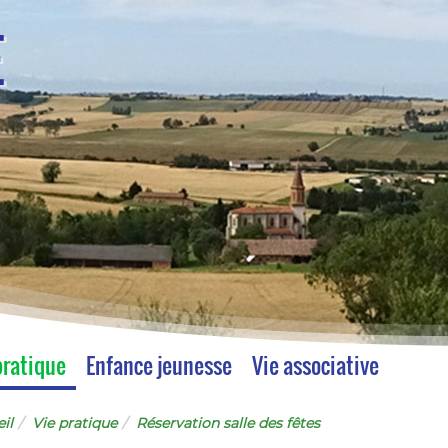
E
pratique
Enfance jeunesse
Vie associative
il
Vie pratique
Réservation salle des fêtes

• **Work to be completed**
All of the material above goes into the copy exactly as is; the pictures do not.

• **Written response**
E
pratique
Enfance jeunesse
Vie associative
il
Vie pratique
Réservation salle des fêtes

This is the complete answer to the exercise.